Kolaylıkla vahşileşebilecek bir köpeği bile yola getirmesini bilen Connie, filmin sonunda kıstırıldığı labirentten, elleri kelepçeli halde bindirildiği polis arabasında kameraya attığı son bakışları, hali ve tavrıyla tıpkı bir köpeği anımsatıyor. Çaresiz, fedakar, hayatını heba etmiş bir köpek görüyoruz. Kafka’nın Gregor Samsa’sının böceğe dönüşmesi gibi, o da aslında önceki hayatında olduğunu dönüştüğü bir köpeğe dönüşüyor ve tüm bunlara sırf kardeşini kurtarmak için katlanıyor. Sevginin fedakarlıktan geçtiğini yolu düşenler bilir ancak. Connie bu bilinçle yürüyor, hatta koşuyor tek bildiği yolda. Yöntemleri yanlış olsa da, iyi niyetli oluşu onun tarafını tutmanıza neden oluyor. Filmin sonunda çalan parçanın sözlerinde can buluyor tekrar Connie. Iggy Pop’un seslendirdiği “The Pure and the Damned”le eşlik ediyor adeta Nick’e. Onun yerine hapse giriyor. Kardeşine gelince, hiç tasvip etmediği merkezde karşıdan karşıya geçmesini öğreniyor sütüne havale sürünün çobanının peşinde. İnsanın içi sızlıyor boş yere çabalamış Connie’yi düşündükçe.
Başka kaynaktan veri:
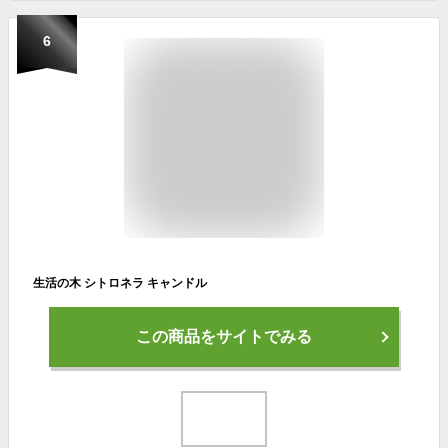
6
生活の木 シトロネラ キャンドル
この商品をサイトでみる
Film boyunca sizi şaşkına çevirdiği kadar, gülümseten bir sürü de anla karşılaşıyorsunuz. Bunlar özellikle Connie’nin hiç tanımadığı bir kadının evine izinle girip yerleştikten sonra hem evi, hem eşyalarını, hem de kadının torununu keyfe keder kullanmasıyla zirve yapıyor. Evde bulduğu saç boyasıyla boyuyor saçını. Kadının on altı yaşındaki torununu baştan çıkarıyor ve onu da suça alet ediyor. O şaşkın kız gibi biz de sesimizi çıkartamıyoruz bu durum karşısında. Yanlışlıkla kaçırdığı adam ve kızla beraber kızın anahtarlarını gizlice aldığı büyükannenin arabasına bindiklerinde dünyanın en garip üçlüsünün ne şartlar altında bir araya geldiğini düşünüyor insan. Bir de hayatta her şeyin mümkün olabileceğini. Pembeler içindeki siyahi kız, yara bere içinde ne yapacağını bilmez, ağzı bozuk, kafası kıyak, yeni hapisten çıkmış bir başka genç ve umutsuzca kardeşini arayan sarı saçlı Connie gecenin bir vakti lunaparkın yolunu tutmuşken, oradaki güvenlik görevlisiyle yaşadıkları ve adamın göğüs gerdikleri de içler acısı olsa da, insan katıla katıla gülse mi, kederden ağlasa mı bilemiyor ve filmin en büyük başarısı da bu oluyor kanımca. Şaşkınlık içinde başladığınız film, öyle de bitiyor aslında. Connie belki hapiste huzur bulacak bundan böyle. Nick tehlikeyi atlattı, psikiyatrist amacına ulaştı, büyükanne de. Her şey yerli yerinde, olması gereken yerde. Öyle mi acaba? Sorulması gereken en mühim soru da bu aslında; rahat bir nefes alabilecek miyiz acaba bundan sonra?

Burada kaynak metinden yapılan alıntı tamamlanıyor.